#### RECORDS FOR THIS EXERCISE

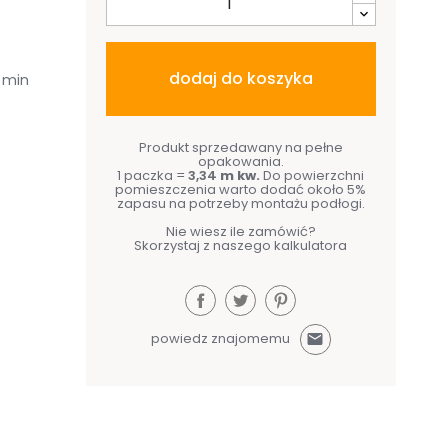
dodaj do koszyka
 min
Produkt sprzedawany na pełne
opakowania.
1 paczka =
3,34
m kw.
Do powierzchni
pomieszczenia warto dodać około 5%
zapasu na potrzeby montażu podłogi.
Nie wiesz ile zamówić?
Skorzystaj z naszego kalkulatora
powiedz znajomemu
mail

########

● WHAT YOU ARE ASKED TO DO
Send back, unchanged, every line of the records from the one with "zapasu na potrzeby montażu podłogi." through the last.

● WRITTEN ANSWER
zapasu na potrzeby montażu podłogi.
Nie wiesz ile zamówić?
Skorzystaj z naszego kalkulatora
powiedz znajomemu
mail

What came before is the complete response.